Студентов в Льеже много. Кроме университета здесь есть еще политехнический институт, имеющий европейскую славу.
И в Льеже, как и в Брюсселе, справляют шумный, веселый студенческий праздник. Только здесь это день святого тэрэ. По-валлонски «тэрэ» значит «бык». У входа в городской парк на пьедестале стоит могучий свирепый бык, отлитый из бронзы. Это и есть «тэрэ», возведенный студентами в ранг святого. В Льеже, как в Брюсселе, студенты тоже выходят на улицы, издеваются над ханжами, клеймят поджигателей войны.
Кроме студентов на «Голуа» пришли юноши и девушки из рабочих просветительных союзов и члены Общества Бельгия — СССР. Я вижу мою вчерашнюю спутницу — мадам Кольпэн. Оглушенная шумом, она застенчиво притулилась у стенки.

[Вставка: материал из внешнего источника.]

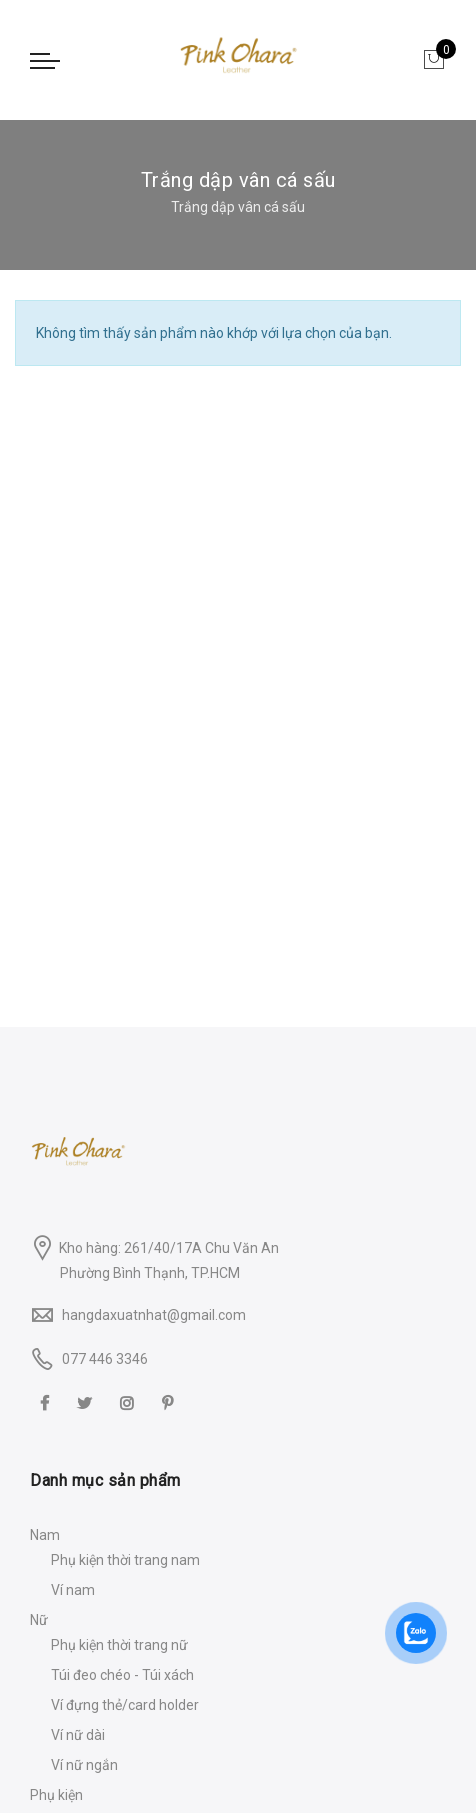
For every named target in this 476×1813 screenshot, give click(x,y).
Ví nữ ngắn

Шумно стало потому, что каждая компания за столиком уже залучила к себе кого-нибудь из нас. Официально вечер еще не открыт, а дискуссия с советскими гостями уже началась. Слишком велико нетерпение!
Против меня за бутылкой воды «Спа» сидят влюбленные: смуглый юноша итальянского типа и беленькая розовощекая бельгийка. Руки их крепко сплетены, но это не мешает им засыпать меня вопросами. Прежде всего они хотят знать, правда ли, что советская литература переживает упадок. Они услышали это на лекции в университете и очень обеспокоены.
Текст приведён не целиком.